● **TASK DETAILS**
Set down the entries below once more, precisely as they stand.

● **AVAILABLE DATA**
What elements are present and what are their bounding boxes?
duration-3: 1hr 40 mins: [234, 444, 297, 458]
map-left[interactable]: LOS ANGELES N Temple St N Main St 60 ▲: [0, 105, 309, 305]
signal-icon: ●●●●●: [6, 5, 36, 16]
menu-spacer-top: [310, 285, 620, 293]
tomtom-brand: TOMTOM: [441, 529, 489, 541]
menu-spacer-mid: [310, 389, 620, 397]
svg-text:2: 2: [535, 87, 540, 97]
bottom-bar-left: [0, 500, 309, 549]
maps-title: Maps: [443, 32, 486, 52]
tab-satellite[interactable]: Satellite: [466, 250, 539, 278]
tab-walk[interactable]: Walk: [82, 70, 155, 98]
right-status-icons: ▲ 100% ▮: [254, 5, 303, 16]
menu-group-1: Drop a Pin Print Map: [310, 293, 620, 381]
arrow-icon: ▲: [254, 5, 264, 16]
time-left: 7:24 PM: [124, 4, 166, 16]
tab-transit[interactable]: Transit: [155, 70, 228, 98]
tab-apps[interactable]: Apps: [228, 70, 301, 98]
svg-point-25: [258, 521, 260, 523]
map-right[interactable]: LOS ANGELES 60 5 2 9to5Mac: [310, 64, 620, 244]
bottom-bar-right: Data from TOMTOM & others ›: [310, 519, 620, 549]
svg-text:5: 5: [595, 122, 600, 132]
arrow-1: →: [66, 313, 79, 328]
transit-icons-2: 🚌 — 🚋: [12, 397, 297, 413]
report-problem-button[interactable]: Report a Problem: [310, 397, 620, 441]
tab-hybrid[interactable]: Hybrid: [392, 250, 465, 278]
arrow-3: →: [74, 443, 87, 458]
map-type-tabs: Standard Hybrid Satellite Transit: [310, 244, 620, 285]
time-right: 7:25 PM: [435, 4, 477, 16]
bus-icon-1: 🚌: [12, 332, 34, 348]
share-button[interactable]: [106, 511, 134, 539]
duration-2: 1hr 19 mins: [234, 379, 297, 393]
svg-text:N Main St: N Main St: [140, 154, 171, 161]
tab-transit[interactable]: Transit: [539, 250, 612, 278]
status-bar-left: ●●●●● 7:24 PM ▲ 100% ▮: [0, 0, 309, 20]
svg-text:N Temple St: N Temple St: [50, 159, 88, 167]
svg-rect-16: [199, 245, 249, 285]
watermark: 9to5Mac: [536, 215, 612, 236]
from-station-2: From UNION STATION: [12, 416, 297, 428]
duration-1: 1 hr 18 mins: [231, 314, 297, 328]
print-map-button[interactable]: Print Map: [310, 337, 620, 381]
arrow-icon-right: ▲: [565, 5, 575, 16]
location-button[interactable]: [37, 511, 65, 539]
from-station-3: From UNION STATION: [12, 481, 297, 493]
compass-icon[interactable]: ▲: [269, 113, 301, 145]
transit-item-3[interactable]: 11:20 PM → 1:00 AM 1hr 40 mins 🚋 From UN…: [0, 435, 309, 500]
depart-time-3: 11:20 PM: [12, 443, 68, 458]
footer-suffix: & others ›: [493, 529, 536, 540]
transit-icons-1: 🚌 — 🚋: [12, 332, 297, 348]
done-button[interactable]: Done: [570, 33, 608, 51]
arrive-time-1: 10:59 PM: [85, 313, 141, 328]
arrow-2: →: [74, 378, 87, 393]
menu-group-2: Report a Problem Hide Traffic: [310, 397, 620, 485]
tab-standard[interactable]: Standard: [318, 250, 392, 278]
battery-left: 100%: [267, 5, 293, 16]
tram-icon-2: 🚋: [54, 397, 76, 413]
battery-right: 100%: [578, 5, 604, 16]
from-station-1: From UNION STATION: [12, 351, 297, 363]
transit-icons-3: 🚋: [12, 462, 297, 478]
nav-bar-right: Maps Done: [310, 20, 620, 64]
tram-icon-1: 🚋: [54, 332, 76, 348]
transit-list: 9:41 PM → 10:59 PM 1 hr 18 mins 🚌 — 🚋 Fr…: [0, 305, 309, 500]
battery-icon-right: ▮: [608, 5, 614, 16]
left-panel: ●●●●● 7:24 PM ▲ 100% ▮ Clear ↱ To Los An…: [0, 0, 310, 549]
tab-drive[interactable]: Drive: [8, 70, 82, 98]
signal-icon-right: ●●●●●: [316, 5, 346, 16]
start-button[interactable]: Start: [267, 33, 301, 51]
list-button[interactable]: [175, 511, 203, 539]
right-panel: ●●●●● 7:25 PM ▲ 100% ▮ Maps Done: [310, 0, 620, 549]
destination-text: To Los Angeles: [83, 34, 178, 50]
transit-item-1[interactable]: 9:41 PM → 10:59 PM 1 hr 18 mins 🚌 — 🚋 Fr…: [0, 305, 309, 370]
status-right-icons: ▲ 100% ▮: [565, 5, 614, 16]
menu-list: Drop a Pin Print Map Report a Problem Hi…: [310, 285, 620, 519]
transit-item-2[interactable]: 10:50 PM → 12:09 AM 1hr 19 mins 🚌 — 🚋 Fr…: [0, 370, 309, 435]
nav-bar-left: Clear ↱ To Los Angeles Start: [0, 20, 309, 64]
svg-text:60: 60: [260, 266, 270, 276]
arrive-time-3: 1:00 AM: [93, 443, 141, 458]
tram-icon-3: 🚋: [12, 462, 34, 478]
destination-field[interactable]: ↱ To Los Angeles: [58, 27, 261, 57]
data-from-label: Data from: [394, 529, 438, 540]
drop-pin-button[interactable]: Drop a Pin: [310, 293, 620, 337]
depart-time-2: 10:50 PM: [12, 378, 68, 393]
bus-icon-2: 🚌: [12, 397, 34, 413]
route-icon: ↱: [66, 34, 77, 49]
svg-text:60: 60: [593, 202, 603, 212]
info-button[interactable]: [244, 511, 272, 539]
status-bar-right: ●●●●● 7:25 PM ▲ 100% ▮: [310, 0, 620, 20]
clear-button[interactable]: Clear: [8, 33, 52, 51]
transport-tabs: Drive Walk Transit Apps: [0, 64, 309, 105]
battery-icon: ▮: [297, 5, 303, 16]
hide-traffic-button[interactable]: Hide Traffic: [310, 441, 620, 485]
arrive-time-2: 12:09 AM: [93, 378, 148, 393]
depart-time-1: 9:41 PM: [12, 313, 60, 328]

● **ANSWER TO THE PROBLEM**
What elements are present and what are their bounding boxes?
duration-3: 1hr 40 mins: [234, 444, 297, 458]
map-left[interactable]: LOS ANGELES N Temple St N Main St 60 ▲: [0, 105, 309, 305]
signal-icon: ●●●●●: [6, 5, 36, 16]
menu-spacer-top: [310, 285, 620, 293]
tomtom-brand: TOMTOM: [441, 529, 489, 541]
menu-spacer-mid: [310, 389, 620, 397]
svg-text:2: 2: [535, 87, 540, 97]
bottom-bar-left: [0, 500, 309, 549]
maps-title: Maps: [443, 32, 486, 52]
tab-satellite[interactable]: Satellite: [466, 250, 539, 278]
tab-walk[interactable]: Walk: [82, 70, 155, 98]
right-status-icons: ▲ 100% ▮: [254, 5, 303, 16]
menu-group-1: Drop a Pin Print Map: [310, 293, 620, 381]
arrow-icon: ▲: [254, 5, 264, 16]
time-left: 7:24 PM: [124, 4, 166, 16]
tab-transit[interactable]: Transit: [155, 70, 228, 98]
tab-apps[interactable]: Apps: [228, 70, 301, 98]
svg-point-25: [258, 521, 260, 523]
map-right[interactable]: LOS ANGELES 60 5 2 9to5Mac: [310, 64, 620, 244]
bottom-bar-right: Data from TOMTOM & others ›: [310, 519, 620, 549]
svg-text:5: 5: [595, 122, 600, 132]
arrow-1: →: [66, 313, 79, 328]
transit-icons-2: 🚌 — 🚋: [12, 397, 297, 413]
report-problem-button[interactable]: Report a Problem: [310, 397, 620, 441]
tab-hybrid[interactable]: Hybrid: [392, 250, 465, 278]
arrow-3: →: [74, 443, 87, 458]
map-type-tabs: Standard Hybrid Satellite Transit: [310, 244, 620, 285]
time-right: 7:25 PM: [435, 4, 477, 16]
bus-icon-1: 🚌: [12, 332, 34, 348]
share-button[interactable]: [106, 511, 134, 539]
duration-2: 1hr 19 mins: [234, 379, 297, 393]
svg-text:N Main St: N Main St: [140, 154, 171, 161]
tab-transit[interactable]: Transit: [539, 250, 612, 278]
status-bar-left: ●●●●● 7:24 PM ▲ 100% ▮: [0, 0, 309, 20]
svg-text:N Temple St: N Temple St: [50, 159, 88, 167]
svg-rect-16: [199, 245, 249, 285]
watermark: 9to5Mac: [536, 215, 612, 236]
from-station-2: From UNION STATION: [12, 416, 297, 428]
duration-1: 1 hr 18 mins: [231, 314, 297, 328]
print-map-button[interactable]: Print Map: [310, 337, 620, 381]
arrow-icon-right: ▲: [565, 5, 575, 16]
location-button[interactable]: [37, 511, 65, 539]
from-station-3: From UNION STATION: [12, 481, 297, 493]
compass-icon[interactable]: ▲: [269, 113, 301, 145]
transit-item-3[interactable]: 11:20 PM → 1:00 AM 1hr 40 mins 🚋 From UN…: [0, 435, 309, 500]
depart-time-3: 11:20 PM: [12, 443, 68, 458]
footer-suffix: & others ›: [493, 529, 536, 540]
transit-icons-1: 🚌 — 🚋: [12, 332, 297, 348]
done-button[interactable]: Done: [570, 33, 608, 51]
arrive-time-1: 10:59 PM: [85, 313, 141, 328]
arrow-2: →: [74, 378, 87, 393]
menu-group-2: Report a Problem Hide Traffic: [310, 397, 620, 485]
tab-standard[interactable]: Standard: [318, 250, 392, 278]
battery-left: 100%: [267, 5, 293, 16]
tram-icon-2: 🚋: [54, 397, 76, 413]
battery-right: 100%: [578, 5, 604, 16]
from-station-1: From UNION STATION: [12, 351, 297, 363]
transit-icons-3: 🚋: [12, 462, 297, 478]
nav-bar-right: Maps Done: [310, 20, 620, 64]
tram-icon-1: 🚋: [54, 332, 76, 348]
transit-list: 9:41 PM → 10:59 PM 1 hr 18 mins 🚌 — 🚋 Fr…: [0, 305, 309, 500]
battery-icon-right: ▮: [608, 5, 614, 16]
left-panel: ●●●●● 7:24 PM ▲ 100% ▮ Clear ↱ To Los An…: [0, 0, 310, 549]
tab-drive[interactable]: Drive: [8, 70, 82, 98]
signal-icon-right: ●●●●●: [316, 5, 346, 16]
start-button[interactable]: Start: [267, 33, 301, 51]
list-button[interactable]: [175, 511, 203, 539]
right-panel: ●●●●● 7:25 PM ▲ 100% ▮ Maps Done: [310, 0, 620, 549]
destination-text: To Los Angeles: [83, 34, 178, 50]
transit-item-1[interactable]: 9:41 PM → 10:59 PM 1 hr 18 mins 🚌 — 🚋 Fr…: [0, 305, 309, 370]
status-right-icons: ▲ 100% ▮: [565, 5, 614, 16]
menu-list: Drop a Pin Print Map Report a Problem Hi…: [310, 285, 620, 519]
transit-item-2[interactable]: 10:50 PM → 12:09 AM 1hr 19 mins 🚌 — 🚋 Fr…: [0, 370, 309, 435]
nav-bar-left: Clear ↱ To Los Angeles Start: [0, 20, 309, 64]
svg-text:60: 60: [260, 266, 270, 276]
arrive-time-3: 1:00 AM: [93, 443, 141, 458]
tram-icon-3: 🚋: [12, 462, 34, 478]
destination-field[interactable]: ↱ To Los Angeles: [58, 27, 261, 57]
data-from-label: Data from: [394, 529, 438, 540]
drop-pin-button[interactable]: Drop a Pin: [310, 293, 620, 337]
depart-time-2: 10:50 PM: [12, 378, 68, 393]
bus-icon-2: 🚌: [12, 397, 34, 413]
route-icon: ↱: [66, 34, 77, 49]
svg-text:60: 60: [593, 202, 603, 212]
info-button[interactable]: [244, 511, 272, 539]
status-bar-right: ●●●●● 7:25 PM ▲ 100% ▮: [310, 0, 620, 20]
clear-button[interactable]: Clear: [8, 33, 52, 51]
transport-tabs: Drive Walk Transit Apps: [0, 64, 309, 105]
battery-icon: ▮: [297, 5, 303, 16]
hide-traffic-button[interactable]: Hide Traffic: [310, 441, 620, 485]
arrive-time-2: 12:09 AM: [93, 378, 148, 393]
depart-time-1: 9:41 PM: [12, 313, 60, 328]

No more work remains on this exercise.